PROBLEM STATEMENT: Taking the entries below from the top, restate each line exactly and end with the line containing "ALLGEMEIN GEWORDEN IST…".

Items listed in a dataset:

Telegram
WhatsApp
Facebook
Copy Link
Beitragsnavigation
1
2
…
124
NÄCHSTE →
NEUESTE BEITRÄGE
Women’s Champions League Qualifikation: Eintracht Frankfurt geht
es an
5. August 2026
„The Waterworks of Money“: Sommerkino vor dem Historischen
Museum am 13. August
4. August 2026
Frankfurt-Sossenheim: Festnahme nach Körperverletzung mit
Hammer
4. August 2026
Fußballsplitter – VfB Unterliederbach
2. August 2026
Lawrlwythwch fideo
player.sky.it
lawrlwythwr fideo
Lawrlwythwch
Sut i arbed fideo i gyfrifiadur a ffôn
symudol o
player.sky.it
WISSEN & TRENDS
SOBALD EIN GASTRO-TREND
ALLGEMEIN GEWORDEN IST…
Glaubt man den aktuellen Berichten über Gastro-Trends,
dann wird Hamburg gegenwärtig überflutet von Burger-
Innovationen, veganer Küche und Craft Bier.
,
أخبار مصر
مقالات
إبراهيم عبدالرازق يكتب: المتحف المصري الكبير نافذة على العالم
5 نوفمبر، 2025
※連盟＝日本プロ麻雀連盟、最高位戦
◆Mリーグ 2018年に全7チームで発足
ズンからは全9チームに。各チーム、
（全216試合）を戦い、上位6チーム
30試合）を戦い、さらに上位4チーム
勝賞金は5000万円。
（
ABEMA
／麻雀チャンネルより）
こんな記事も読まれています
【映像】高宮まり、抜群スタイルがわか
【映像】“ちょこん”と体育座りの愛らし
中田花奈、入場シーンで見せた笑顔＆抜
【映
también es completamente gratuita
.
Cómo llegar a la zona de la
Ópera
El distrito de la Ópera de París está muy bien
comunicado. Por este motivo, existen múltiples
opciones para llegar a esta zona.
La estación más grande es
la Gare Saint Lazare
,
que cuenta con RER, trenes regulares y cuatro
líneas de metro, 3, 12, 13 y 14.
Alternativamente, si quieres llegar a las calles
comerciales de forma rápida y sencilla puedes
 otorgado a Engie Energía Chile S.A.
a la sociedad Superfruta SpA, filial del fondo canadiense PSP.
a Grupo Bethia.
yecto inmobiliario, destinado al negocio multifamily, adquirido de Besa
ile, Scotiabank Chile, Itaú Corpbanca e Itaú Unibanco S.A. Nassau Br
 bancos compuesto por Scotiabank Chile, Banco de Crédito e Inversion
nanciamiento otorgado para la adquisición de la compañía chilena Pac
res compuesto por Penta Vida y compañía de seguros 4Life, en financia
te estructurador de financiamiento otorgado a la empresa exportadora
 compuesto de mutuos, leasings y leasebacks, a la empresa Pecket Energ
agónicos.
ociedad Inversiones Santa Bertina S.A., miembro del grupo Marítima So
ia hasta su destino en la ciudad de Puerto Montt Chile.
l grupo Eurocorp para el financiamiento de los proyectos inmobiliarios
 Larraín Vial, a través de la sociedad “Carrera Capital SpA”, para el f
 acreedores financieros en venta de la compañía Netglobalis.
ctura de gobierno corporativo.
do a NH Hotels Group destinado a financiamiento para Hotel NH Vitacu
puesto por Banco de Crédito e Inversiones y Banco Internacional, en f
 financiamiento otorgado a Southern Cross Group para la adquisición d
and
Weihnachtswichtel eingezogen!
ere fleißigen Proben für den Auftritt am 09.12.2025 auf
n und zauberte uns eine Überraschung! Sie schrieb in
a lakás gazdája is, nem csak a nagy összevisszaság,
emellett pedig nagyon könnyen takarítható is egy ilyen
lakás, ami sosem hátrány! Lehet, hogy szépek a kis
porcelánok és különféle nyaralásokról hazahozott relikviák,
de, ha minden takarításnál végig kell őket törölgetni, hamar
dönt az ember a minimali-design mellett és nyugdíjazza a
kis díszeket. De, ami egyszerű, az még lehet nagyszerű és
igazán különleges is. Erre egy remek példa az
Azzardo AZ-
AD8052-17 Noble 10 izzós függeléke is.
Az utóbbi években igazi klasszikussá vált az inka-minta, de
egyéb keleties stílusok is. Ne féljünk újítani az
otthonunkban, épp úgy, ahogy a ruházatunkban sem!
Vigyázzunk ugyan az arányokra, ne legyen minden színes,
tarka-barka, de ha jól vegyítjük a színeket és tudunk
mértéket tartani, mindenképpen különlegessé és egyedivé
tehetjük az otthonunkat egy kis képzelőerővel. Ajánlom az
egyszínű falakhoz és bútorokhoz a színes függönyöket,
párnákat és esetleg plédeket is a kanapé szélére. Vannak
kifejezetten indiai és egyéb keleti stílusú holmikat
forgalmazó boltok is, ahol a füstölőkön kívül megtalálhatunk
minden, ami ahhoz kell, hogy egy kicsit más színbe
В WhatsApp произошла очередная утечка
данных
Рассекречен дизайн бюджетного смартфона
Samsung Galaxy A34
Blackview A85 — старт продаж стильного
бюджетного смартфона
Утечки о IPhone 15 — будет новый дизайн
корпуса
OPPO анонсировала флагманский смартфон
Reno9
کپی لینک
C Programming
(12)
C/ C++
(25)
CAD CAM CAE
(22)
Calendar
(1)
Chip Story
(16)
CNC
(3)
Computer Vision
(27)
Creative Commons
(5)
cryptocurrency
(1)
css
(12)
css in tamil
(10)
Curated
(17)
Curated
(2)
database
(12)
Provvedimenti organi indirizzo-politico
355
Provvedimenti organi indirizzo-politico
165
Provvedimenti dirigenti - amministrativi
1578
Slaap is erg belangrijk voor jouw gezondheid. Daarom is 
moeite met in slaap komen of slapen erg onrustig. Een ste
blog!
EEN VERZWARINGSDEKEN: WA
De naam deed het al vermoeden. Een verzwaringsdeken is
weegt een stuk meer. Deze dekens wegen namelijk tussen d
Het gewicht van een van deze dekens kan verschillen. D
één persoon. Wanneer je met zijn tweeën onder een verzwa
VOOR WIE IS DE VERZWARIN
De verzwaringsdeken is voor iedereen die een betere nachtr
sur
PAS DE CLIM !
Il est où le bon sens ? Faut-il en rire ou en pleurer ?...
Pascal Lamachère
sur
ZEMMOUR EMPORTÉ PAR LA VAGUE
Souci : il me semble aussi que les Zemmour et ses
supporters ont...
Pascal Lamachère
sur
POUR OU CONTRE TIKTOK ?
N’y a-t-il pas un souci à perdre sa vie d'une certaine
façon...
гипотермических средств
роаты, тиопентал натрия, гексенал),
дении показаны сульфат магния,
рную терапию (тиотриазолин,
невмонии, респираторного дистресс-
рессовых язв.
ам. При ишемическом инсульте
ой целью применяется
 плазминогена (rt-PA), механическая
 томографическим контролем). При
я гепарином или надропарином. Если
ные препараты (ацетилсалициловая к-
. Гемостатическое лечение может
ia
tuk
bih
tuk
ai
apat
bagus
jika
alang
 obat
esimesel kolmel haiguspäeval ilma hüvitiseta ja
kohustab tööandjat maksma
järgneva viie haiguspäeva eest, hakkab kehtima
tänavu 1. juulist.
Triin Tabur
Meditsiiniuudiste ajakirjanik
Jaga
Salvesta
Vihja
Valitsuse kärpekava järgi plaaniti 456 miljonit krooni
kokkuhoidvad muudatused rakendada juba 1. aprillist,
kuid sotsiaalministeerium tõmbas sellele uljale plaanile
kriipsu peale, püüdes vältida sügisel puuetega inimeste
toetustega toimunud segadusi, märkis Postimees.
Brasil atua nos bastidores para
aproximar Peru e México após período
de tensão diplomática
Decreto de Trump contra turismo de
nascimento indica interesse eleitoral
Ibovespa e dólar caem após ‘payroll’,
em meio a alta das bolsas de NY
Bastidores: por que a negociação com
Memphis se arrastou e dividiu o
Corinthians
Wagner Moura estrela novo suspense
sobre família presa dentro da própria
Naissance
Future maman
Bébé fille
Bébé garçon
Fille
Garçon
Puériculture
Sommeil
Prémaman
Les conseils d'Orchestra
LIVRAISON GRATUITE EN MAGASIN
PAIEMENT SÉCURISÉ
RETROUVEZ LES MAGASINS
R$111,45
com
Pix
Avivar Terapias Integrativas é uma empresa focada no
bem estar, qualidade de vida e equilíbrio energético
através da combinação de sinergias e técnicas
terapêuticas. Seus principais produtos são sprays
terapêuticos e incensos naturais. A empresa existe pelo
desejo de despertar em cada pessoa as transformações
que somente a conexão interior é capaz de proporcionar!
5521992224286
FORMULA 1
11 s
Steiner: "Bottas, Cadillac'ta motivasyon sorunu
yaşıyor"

EXERCISE RESULT:
Telegram
WhatsApp
Facebook
Copy Link
Beitragsnavigation
1
2
…
124
NÄCHSTE →
NEUESTE BEITRÄGE
Women’s Champions League Qualifikation: Eintracht Frankfurt geht
es an
5. August 2026
„The Waterworks of Money“: Sommerkino vor dem Historischen
Museum am 13. August
4. August 2026
Frankfurt-Sossenheim: Festnahme nach Körperverletzung mit
Hammer
4. August 2026
Fußballsplitter – VfB Unterliederbach
2. August 2026
Lawrlwythwch fideo
player.sky.it
lawrlwythwr fideo
Lawrlwythwch
Sut i arbed fideo i gyfrifiadur a ffôn
symudol o
player.sky.it
WISSEN & TRENDS
SOBALD EIN GASTRO-TREND
ALLGEMEIN GEWORDEN IST…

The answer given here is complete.